RECORDS FOR THE TASK Block Start

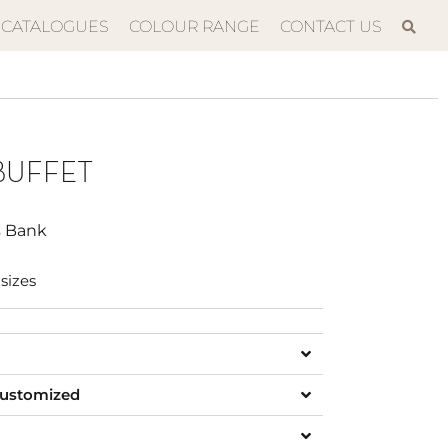
CATALOGUES
COLOUR RANGE
CONTACT US
BUFFET
s Bank
sizes
customized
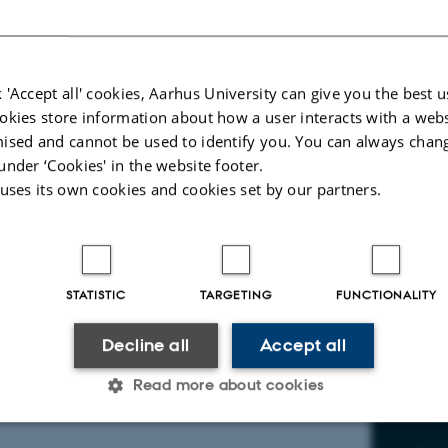
ain Prize winner 2011), Oxford.
o read the article.
 'Accept all' cookies, Aarhus University can give you the best u
okies store information about how a user interacts with a webs
ised and cannot be used to identify you. You can always chan
under ‘Cookies' in the website footer.
 uses its own cookies and cookies set by our partners.
STATISTIC
TARGETING
FUNCTIONALITY
Decline all
Accept all
Read more about cookies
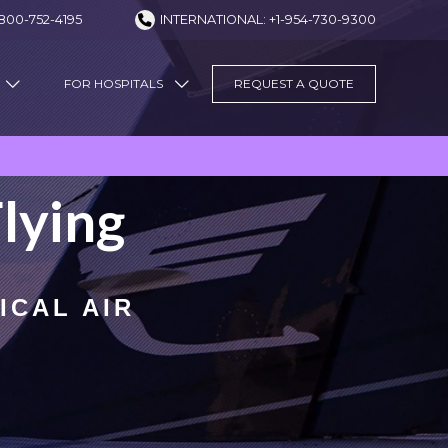
800-752-4195
INTERNATIONAL: +1-954-730-9300
FOR HOSPITALS
REQUEST A QUOTE
lying
ICAL AIR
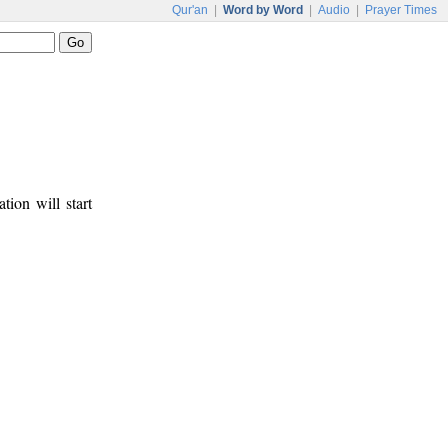
Qur'an
|
Word by Word
|
Audio
|
Prayer Times
tion will start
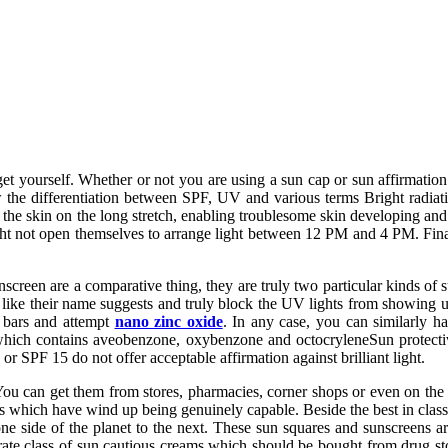
 get yourself. Whether or not you are using a sun cap or sun affirmat
he differentiation between SPF, UV and various terms Bright radiati
 skin on the long stretch, enabling troublesome skin developing and
ght not open themselves to arrange light between 12 PM and 4 PM. Finall
reen are a comparative thing, they are truly two particular kinds of su
t like their name suggests and truly block the UV lights from showing
 bars and attempt
nano zinc oxide
. In any case, you can similarly 
 which contains aveobenzone, oxybenzone and octocryleneSun protecti
 SPF 15 do not offer acceptable affirmation against brilliant light.
ou can get them from stores, pharmacies, corner shops or even on th
s which have wind up being genuinely capable. Beside the best in class 
e side of the planet to the next. These sun squares and sunscreens 
rate class of sun cautious creams which should be bought from drug 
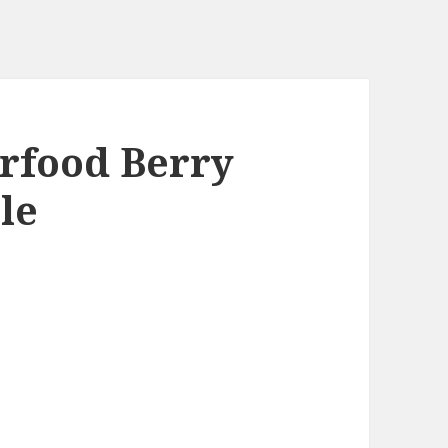
rfood Berry
le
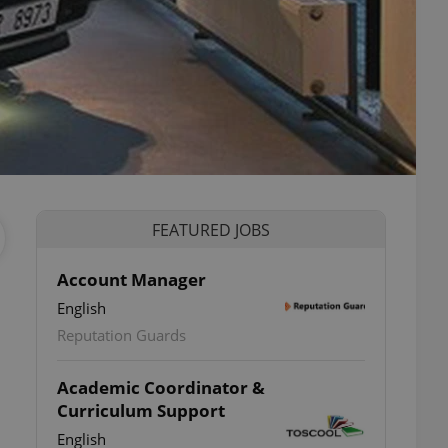
FEATURED JOBS
Account Manager
English
Reputation Guards
Academic Coordinator &
Curriculum Support
English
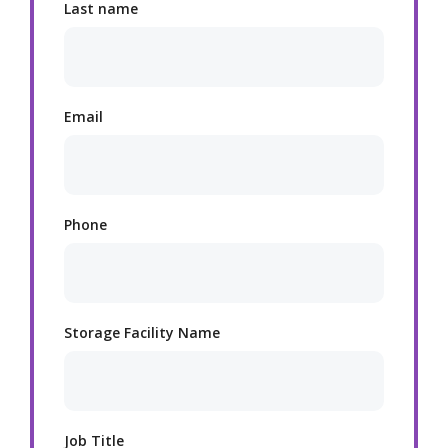
Last name
Email
Phone
Storage Facility Name
Job Title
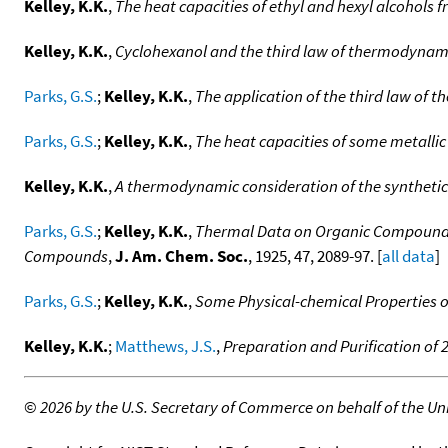
Kelley, K.K.
,
The heat capacities of ethyl and hexyl alcohols 
Kelley, K.K.
,
Cyclohexanol and the third law of thermodynam
Parks, G.S.
;
Kelley, K.K.
,
The application of the third law of
Parks, G.S.
;
Kelley, K.K.
,
The heat capacities of some metallic
Kelley, K.K.
,
A thermodynamic consideration of the syntheti
Parks, G.S.
;
Kelley, K.K.
,
Thermal Data on Organic Compounds I
Compounds
,
J. Am. Chem. Soc.
, 1925, 47, 2089-97. [
all data
]
Parks, G.S.
;
Kelley, K.K.
,
Some Physical-chemical Properties of
Kelley, K.K.
;
Matthews, J.S.
,
Preparation and Purification of
©
2026 by the U.S. Secretary of Commerce on behalf of the Unit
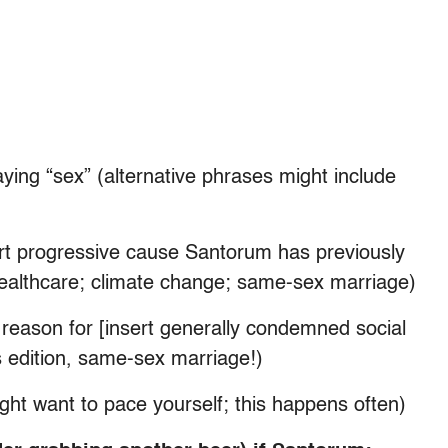
ying “sex” (alternative phrases might include
sert progressive cause Santorum has previously
 healthcare; climate change; same-sex marriage)
 reason for [insert generally condemned social
s edition, same-sex marriage!)
ght want to pace yourself; this happens often)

RECORDS FOR THE TASK Block End

◆ EXERCISE REQUIREMENTS: Output, exactly and without pictures, the lines above that run from the one containing "Cyclohexanol and the third law of thermodynam" through the last line of the entries, inclusive.

◆ EXERCISE OUTPUT:
Cyclohexanol and the third law of thermodynam
Parks, G.S.
;
Kelley, K.K.
,
The application of the third law of
Parks, G.S.
;
Kelley, K.K.
,
The heat capacities of some metallic
Kelley, K.K.
,
A thermodynamic consideration of the syntheti
Parks, G.S.
;
Kelley, K.K.
,
Thermal Data on Organic Compounds I
Compounds
,
J. Am. Chem. Soc.
, 1925, 47, 2089-97. [
all data
]
Parks, G.S.
;
Kelley, K.K.
,
Some Physical-chemical Properties of
Kelley, K.K.
;
Matthews, J.S.
,
Preparation and Purification of
©
2026 by the U.S. Secretary of Commerce on behalf of the Unit
ying “sex” (alternative phrases might include
sert progressive cause Santorum has previously
 healthcare; climate change; same-sex marriage)
 reason for [insert generally condemned social
s edition, same-sex marriage!)
ght want to pace yourself; this happens often)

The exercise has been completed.